Jerome doesn’t seem to mind our caution. He lights kerosene lanterns and gets out a book to read to the boy. They sit together on the couch and Emily leans against the arm. They read about the goddess Kali and her consort, Shiva. Kali brings destruction but also brings new life into the world after she’s calmed.

After Jerome and DeWalt go upstairs to bed, we lie in our bags and listen to the cacophony of the storm. Jen reaches over and slips her hand into mine, our fingers intertwined. She tugs my arm, guides my hand into her bag, into her lap, then reaches to return the favor.

With so much gone wrong in the world, we steal a moment of bliss, our own eye of the storm. Around us, the dark house groans and the wind sputters out the last of the storm’s fury in gasps and gusts.

I don’t know if it’s the light or the silence that wakes me. The storm is gone and there’s nothing but the ticking of Jerome’s grandfather clock from the hall. The ticking and a crackling.

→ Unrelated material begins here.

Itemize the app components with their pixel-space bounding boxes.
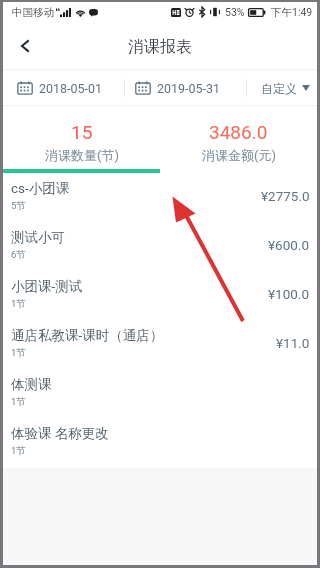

I sit up. Light flares outside. Not the blue-white of lighting, but the red-orange of fire. Raiders! I shake Jen and scramble up. My pistol holster hangs from one of the couch’s armrests.

And that’s when I realize the couch is empty. Emily is gone.

I run. I don’t think. I’m in nothing but my shabby long johns, barefoot as I fly out the door. I don’t feel the gravel scrap my soles as I spin and spin in the drive, searching for any sigh of Emily, of the raiders.

The firelight flickers from the side of the house and I sprint that way. At the corner, I stop.

Emily and DeWalt stand hand in hand before the conflagration. The windbreak trees burn.

I’m drawn, moth-like, to the flame; the heat caresses my face. I stand behind the kids and we all watch the fire reach for the sky, the smoke and embers dancing up to join the clouds.

“We’re making an offering to Kali,” DeWalt says. His eyes glow like coals and he watches the destruction with hunger and curiosity.

“Why?” I hear the rustle of Jen’s footsteps and wave to let her know we’re all fine.

“To bring the rain.” Emily’s voice is soft.

“Oh, kid, listen-”

Thunder crashes. Something hits my face. It’s small and cold and hard, but when I reach to brush it away, there’s only moisture. I’m not crying, though.

We turn our faces to the heavens as the rain falls. Jen screams and dances in ecstasy and I join her. We run a twisting course among the blackened trees. We cup our hands and drink, anoint ourselves with water from the gods.

In the morning, Jerome and DeWalt pack their things and pile into the van with us. Emily hums as the miles fall away behind us. She puts her hand out the window and swoops it through the air and smiles.